§ Task description
Find all lines in the listing that include the word "watch", then copy them.

§ Data extract
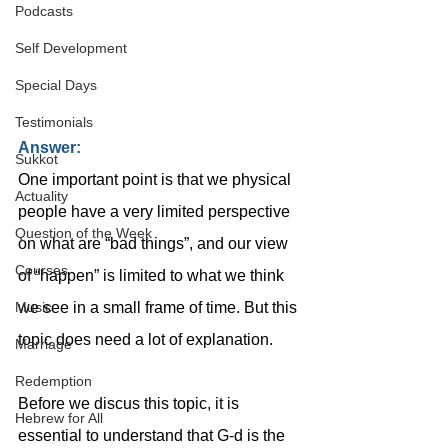
Podcasts
Self Development
Special Days
Testimonials
Answer:
Sukkot
One important point is that we physical 
Actuality
people have a very limited perspective 
Question of the Week
on what are “bad things”, and our view 
Courses
of “happen” is limited to what we think 
we see in a small frame of time. But this 
Music
topic does need a lot of explanation.
Marriage
Redemption
Before we discus this topic, it is 
Hebrew for All
essential to understand that G-d is the 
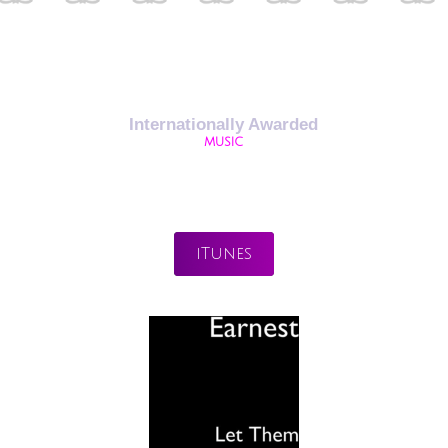
Internationally Awarded
MUSIC
iTunes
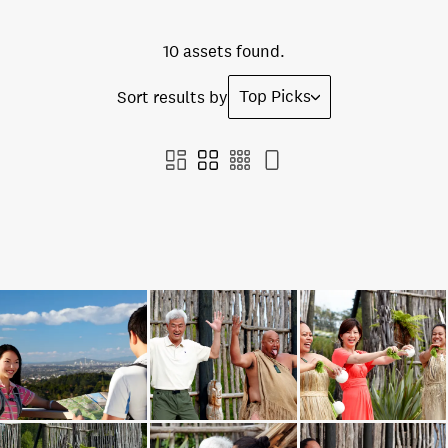
10 assets found.
Top Picks
Sort results by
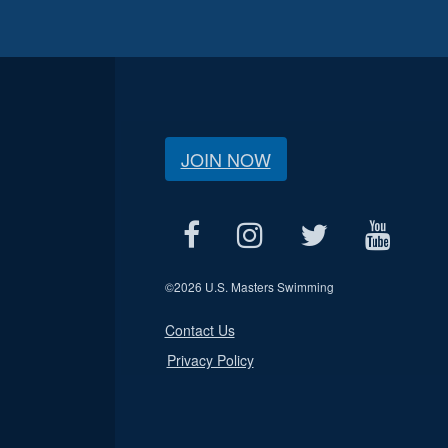
JOIN NOW
©
2026 U.S. Masters Swimming
Contact Us
Privacy Policy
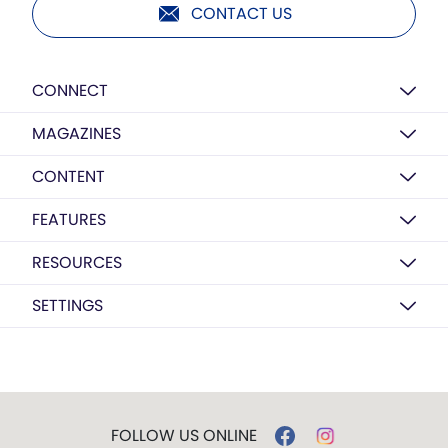
CONTACT US
CONNECT
MAGAZINES
CONTENT
FEATURES
RESOURCES
SETTINGS
FOLLOW US ONLINE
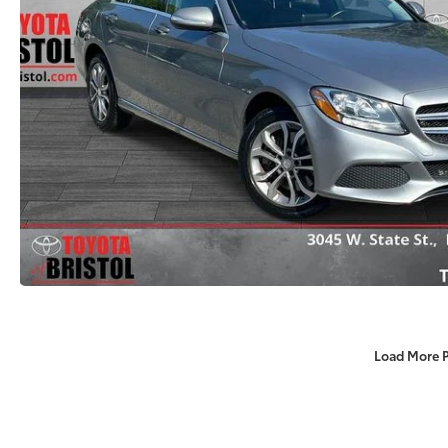
Load More 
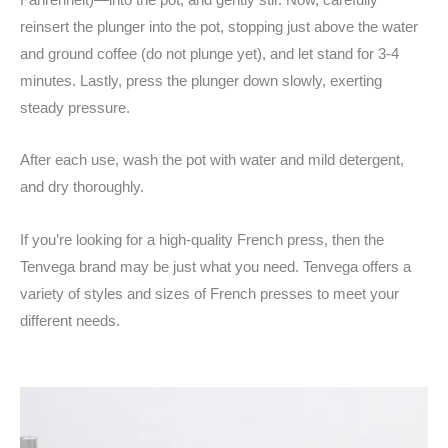
reinsert the plunger into the pot, stopping just above the water
and ground coffee (do not plunge yet), and let stand for 3-4
minutes. Lastly, press the plunger down slowly, exerting
steady pressure.
After each use, wash the pot with water and mild detergent,
and dry thoroughly.
If you’re looking for a high-quality French press, then the
Tenvega brand may be just what you need. Tenvega offers a
variety of styles and sizes of French presses to meet your
different needs.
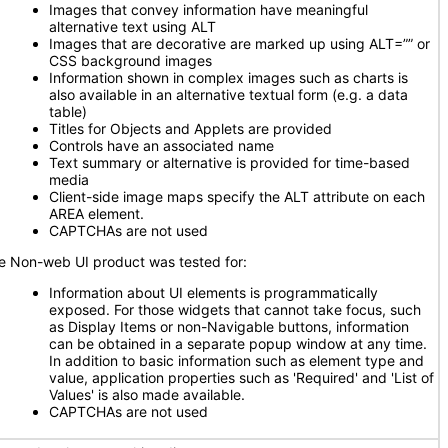
Images that convey information have meaningful
alternative text using ALT
Images that are decorative are marked up using ALT=”” or
CSS background images
Information shown in complex images such as charts is
also available in an alternative textual form (e.g. a data
table)
Titles for Objects and Applets are provided
Controls have an associated name
Text summary or alternative is provided for time-based
media
Client-side image maps specify the ALT attribute on each
AREA element.
CAPTCHAs are not used
e Non-web UI product was tested for:
Information about UI elements is programmatically
exposed. For those widgets that cannot take focus, such
as Display Items or non-Navigable buttons, information
can be obtained in a separate popup window at any time.
In addition to basic information such as element type and
value, application properties such as 'Required' and 'List of
Values' is also made available.
CAPTCHAs are not used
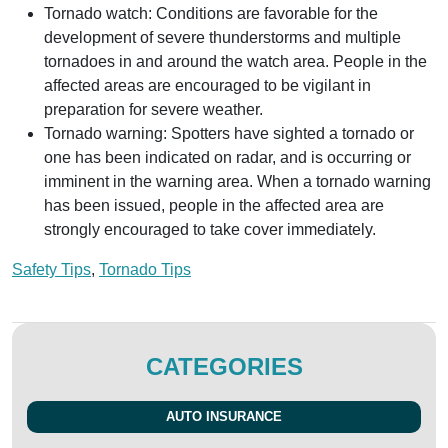
Tornado watch: Conditions are favorable for the
development of severe thunderstorms and multiple
tornadoes in and around the watch area. People in the
affected areas are encouraged to be vigilant in
preparation for severe weather.
Tornado warning: Spotters have sighted a tornado or
one has been indicated on radar, and is occurring or
imminent in the warning area. When a tornado warning
has been issued, people in the affected area are
strongly encouraged to take cover immediately.
Safety Tips
,
Tornado Tips
CATEGORIES
AUTO INSURANCE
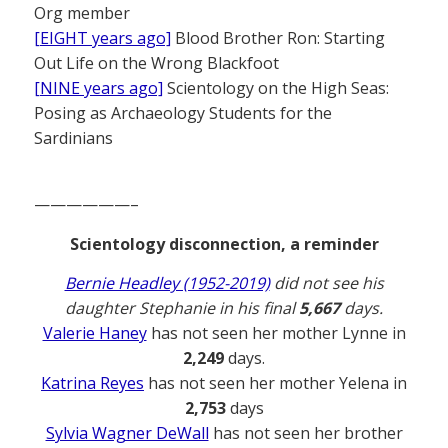
Org member
[EIGHT years ago]
Blood Brother Ron: Starting
Out Life on the Wrong Blackfoot
[NINE years ago]
Scientology on the High Seas:
Posing as Archaeology Students for the
Sardinians
——————–
Scientology disconnection, a reminder
Bernie Headley (1952-2019)
did not see his
daughter Stephanie in his final
5,667
days.
Valerie Haney
has not seen her mother Lynne in
2,249
days.
Katrina Reyes
has not seen her mother Yelena in
2,753
days
Sylvia Wagner DeWall
has not seen her brother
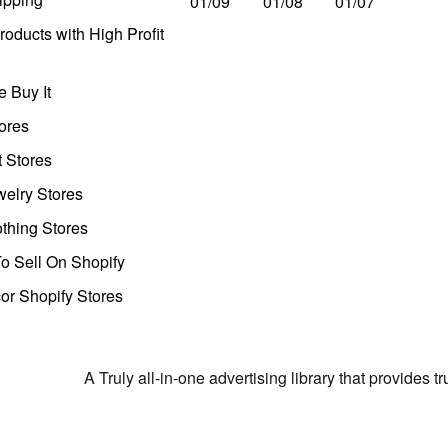
01/09
01/08
01/07
oducts with High Profit
 Buy It
ores
t Stores
welry Stores
thing Stores
o Sell On Shopify
r Shopify Stores
A Truly all-in-one advertising library that provides 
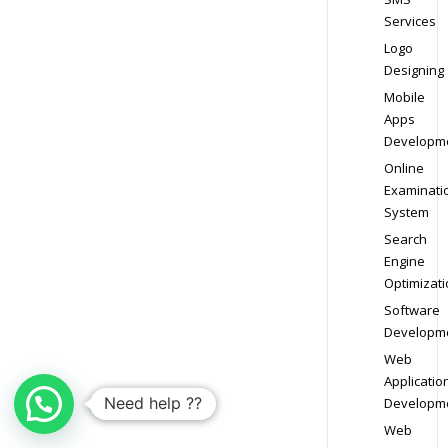
Services
Logo
Designing
Mobile
Apps
Developm
Online
Examinati
System
Search
Engine
Optimizati
Software
Developm
Web
Applicatio
Need help ??
Developm
Web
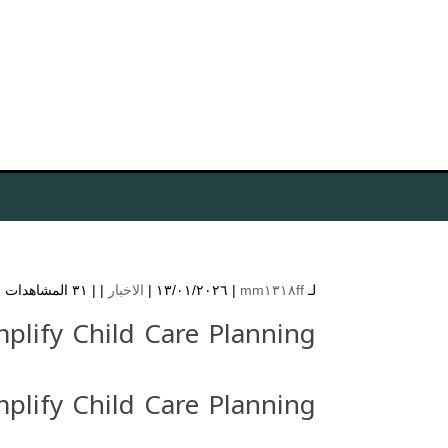
٣١ المشاهدات
| |
الاخبار
| ١٣/٠١/٢٠٢٦ |
mm١٣١٨ff
لـ
plify Child Care Planning
plify Child Care Planning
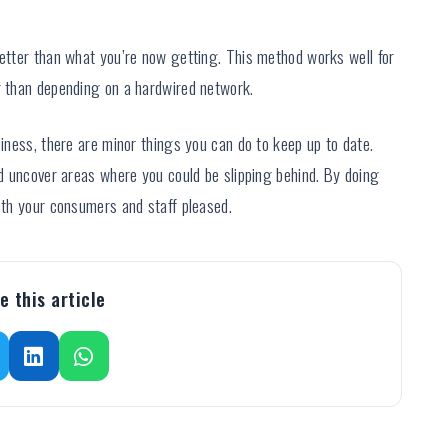
better than what you’re now getting. This method works well for
er than depending on a hardwired network.
siness, there are minor things you can do to keep up to date.
and uncover areas where you could be slipping behind. By doing
both your consumers and staff pleased.
e this article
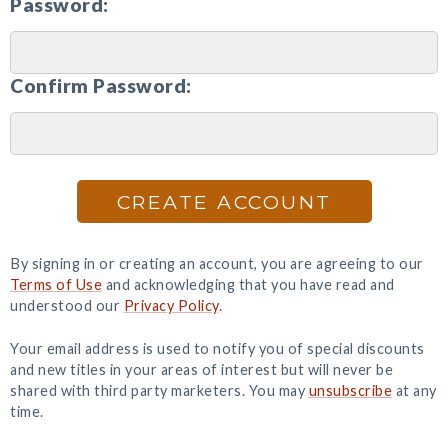
Password:
Confirm Password:
CREATE ACCOUNT
By signing in or creating an account, you are agreeing to our
Terms of Use
and acknowledging that you have read and
understood our
Privacy Policy
.
Your email address is used to notify you of special discounts
and new titles in your areas of interest but will never be
shared with third party marketers. You may
unsubscribe
at any
time.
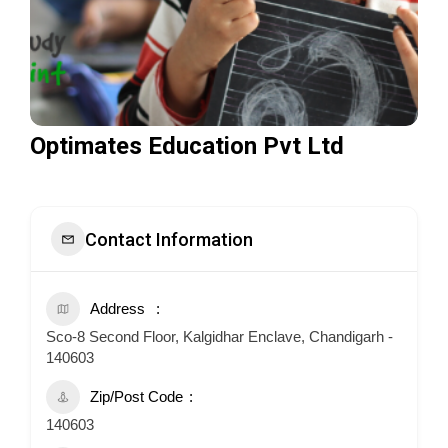
Optimates Education Pvt Ltd
Contact Information
Address
Sco-8 Second Floor, Kalgidhar Enclave, Chandigarh -
140603
Zip/Post Code
140603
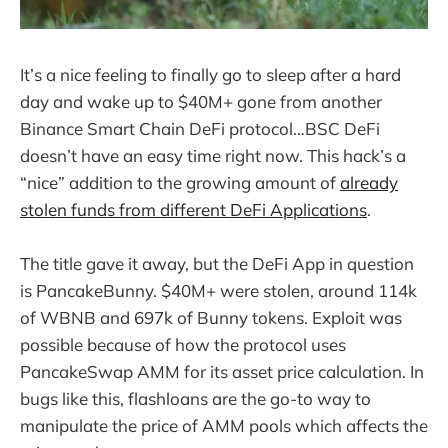
It’s a nice feeling to finally go to sleep after a hard
day and wake up to $40M+ gone from another
Binance Smart Chain DeFi protocol…BSC DeFi
doesn’t have an easy time right now. This hack’s a
“nice” addition to the growing amount of
already
stolen funds from different DeFi Applications
.
The title gave it away, but the DeFi App in question
is PancakeBunny. $40M+ were stolen, around 114k
of WBNB and 697k of Bunny tokens. Exploit was
possible because of how the protocol uses
PancakeSwap AMM for its asset price calculation. In
bugs like this, flashloans are the go-to way to
manipulate the price of AMM pools which affects the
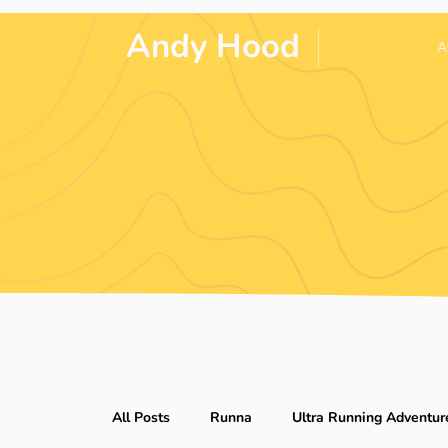
Andy Hood
.
ULTRA &
ENDURANCE
A
RUNNER
All Posts
Runna
Ultra Running Adventur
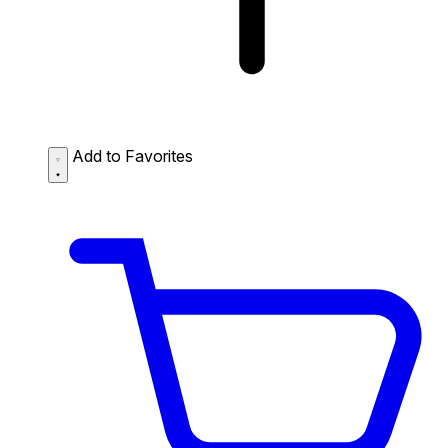
Add to Favorites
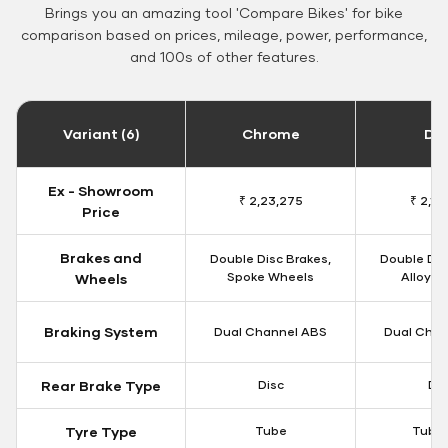
Brings you an amazing tool 'Compare Bikes' for bike
comparison based on prices, mileage, power, performance,
and 100s of other features.
Variant (6)
Chrome
Da
Ex - Showroom
₹ 2,23,275
₹ 2,18
Price
Brakes and
Double Disc Brakes,
Double Dis
Spoke Wheels
Alloy W
Wheels
Braking System
Dual Channel ABS
Dual Chan
Rear Brake Type
Disc
Dis
Tyre Type
Tube
Tubel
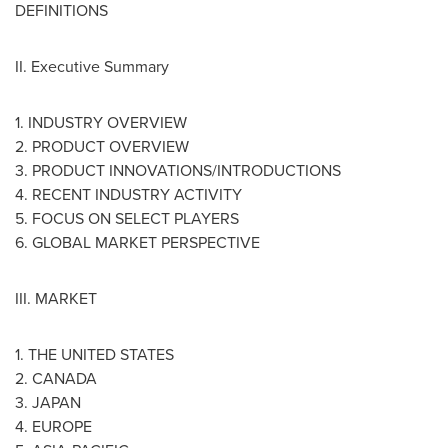
DEFINITIONS
II. Executive Summary
1. INDUSTRY OVERVIEW
2. PRODUCT OVERVIEW
3. PRODUCT INNOVATIONS/INTRODUCTIONS
4. RECENT INDUSTRY ACTIVITY
5. FOCUS ON SELECT PLAYERS
6. GLOBAL MARKET PERSPECTIVE
III. MARKET
1.
THE UNITED STATES
2.
CANADA
3.
JAPAN
4.
EUROPE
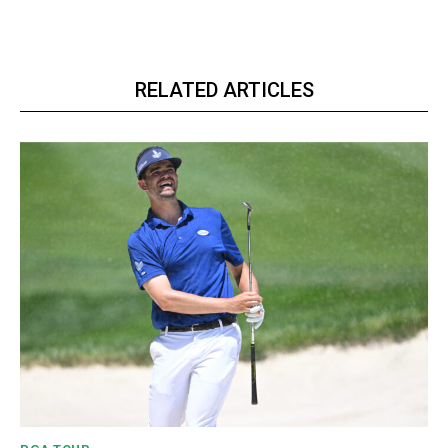
RELATED ARTICLES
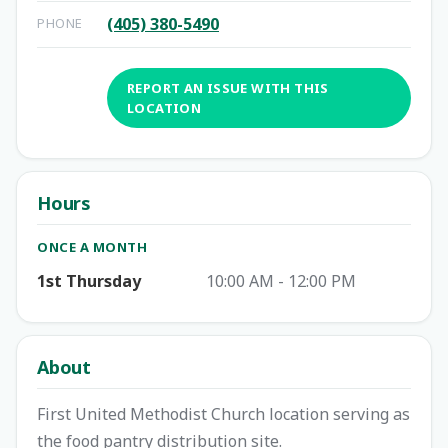
(405) 380-5490
PHONE
REPORT AN ISSUE WITH THIS
LOCATION
Hours
ONCE A MONTH
1st Thursday
10:00 AM - 12:00 PM
About
First United Methodist Church location serving as
the food pantry distribution site.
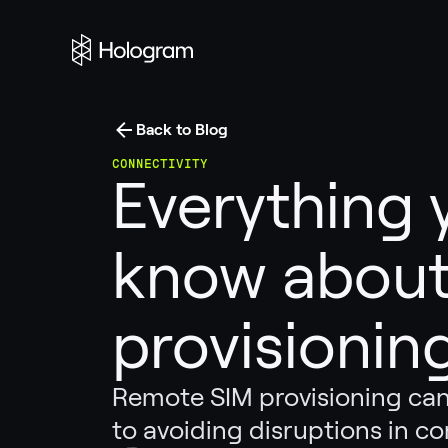
Back to Blog
CONNECTIVITY
Everything 
know about
provisionin
Remote SIM provisioning can
to avoiding disruptions in co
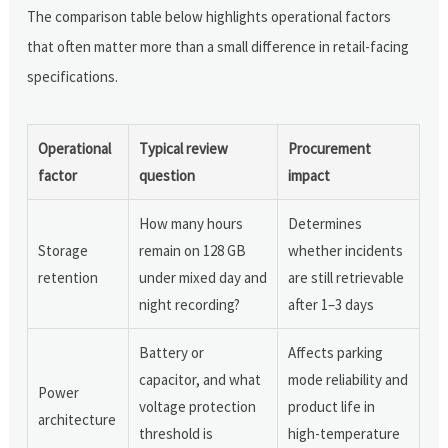
The comparison table below highlights operational factors
that often matter more than a small difference in retail-facing
specifications.
Operational
Typical review
Procurement
factor
question
impact
How many hours
Determines
Storage
remain on 128 GB
whether incidents
retention
under mixed day and
are still retrievable
night recording?
after 1–3 days
Battery or
Affects parking
capacitor, and what
mode reliability and
Power
voltage protection
product life in
architecture
threshold is
high-temperature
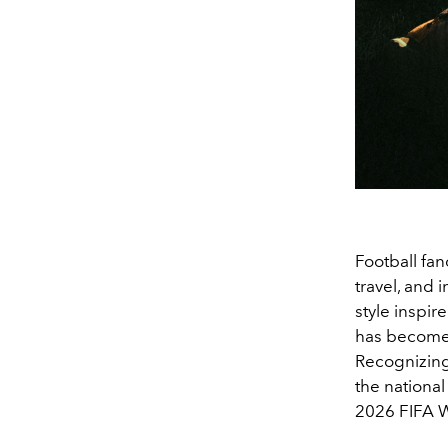
Football fan
travel, and i
style inspir
has become 
Recognizing 
the national
2026 FIFA W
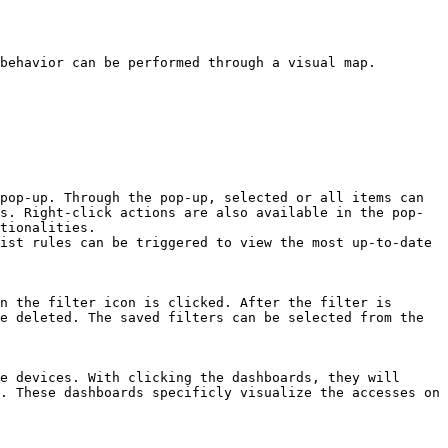
behavior can be performed through a visual map.

pop-up. Through the pop-up, selected or all items can 
s. Right-click actions are also available in the pop-
tionalities.

ist rules can be triggered to view the most up-to-date 
n the filter icon is clicked. After the filter is 
e deleted. The saved filters can be selected from the 
e devices. With clicking the dashboards, they will 
. These dashboards specificly visualize the accesses on 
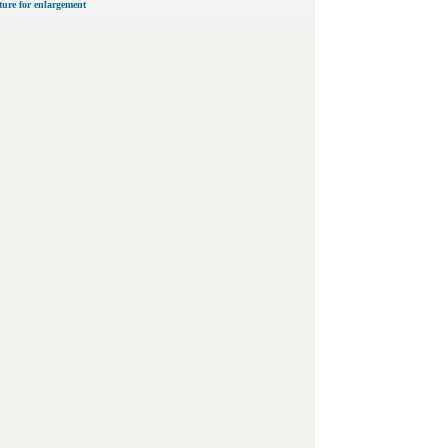
cture for enlargement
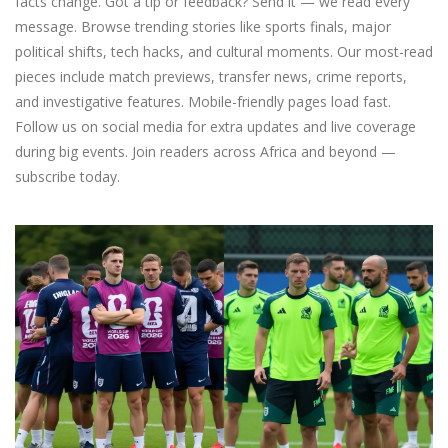
facts change. Got a tip or feedback? Send it — we read every
message. Browse trending stories like sports finals, major
political shifts, tech hacks, and cultural moments. Our most-read
pieces include match previews, transfer news, crime reports,
and investigative features. Mobile-friendly pages load fast.
Follow us on social media for extra updates and live coverage
during big events. Join readers across Africa and beyond —
subscribe today.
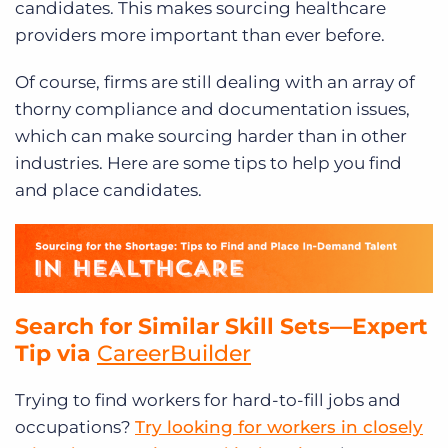
candidates. This makes sourcing healthcare
providers more important than ever before.
Of course, firms are still dealing with an array of
thorny compliance and documentation issues,
which can make sourcing harder than in other
industries. Here are some tips to help you find
and place candidates.
Search for Similar Skill Sets—Expert
Tip via
CareerBuilder
Trying to find workers for hard-to-fill jobs and
occupations?
Try looking for workers in closely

§ Reply
Tornado watch: Conditions are favorable for the
tornadoes in and around the watch area. People in the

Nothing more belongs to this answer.